WHAT YOU HAVE TO DO:
Given the listing below, write out exactly the lines starting with the line that has "Mercado de Filme" and going on through the line that has "como filme stretch ou filme stretch.", both kept.

INPUT RECORDS below:

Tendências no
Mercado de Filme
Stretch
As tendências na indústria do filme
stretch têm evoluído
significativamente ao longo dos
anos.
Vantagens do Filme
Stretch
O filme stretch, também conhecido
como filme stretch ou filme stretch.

End of INPUT RECORDS.
INPUT RECORDS below:

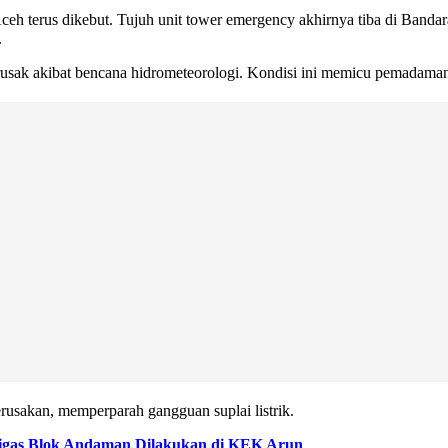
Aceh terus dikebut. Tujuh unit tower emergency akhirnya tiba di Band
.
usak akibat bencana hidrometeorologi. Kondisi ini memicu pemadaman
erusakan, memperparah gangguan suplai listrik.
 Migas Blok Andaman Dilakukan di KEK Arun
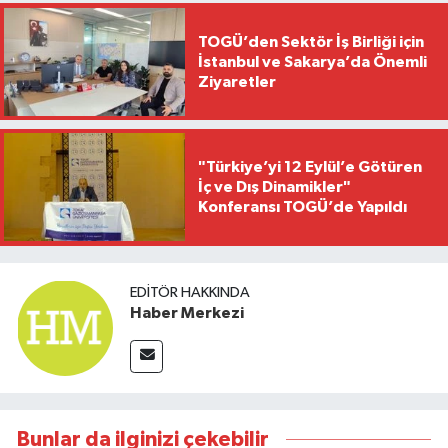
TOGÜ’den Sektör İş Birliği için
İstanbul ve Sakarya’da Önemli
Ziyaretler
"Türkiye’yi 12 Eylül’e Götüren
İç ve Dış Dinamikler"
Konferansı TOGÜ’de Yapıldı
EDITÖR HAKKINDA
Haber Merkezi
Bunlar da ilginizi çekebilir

End of INPUT RECORDS.

FINISHED EXERCISE:
Mercado de Filme
Stretch
As tendências na indústria do filme
stretch têm evoluído
significativamente ao longo dos
anos.
Vantagens do Filme
Stretch
O filme stretch, também conhecido
como filme stretch ou filme stretch.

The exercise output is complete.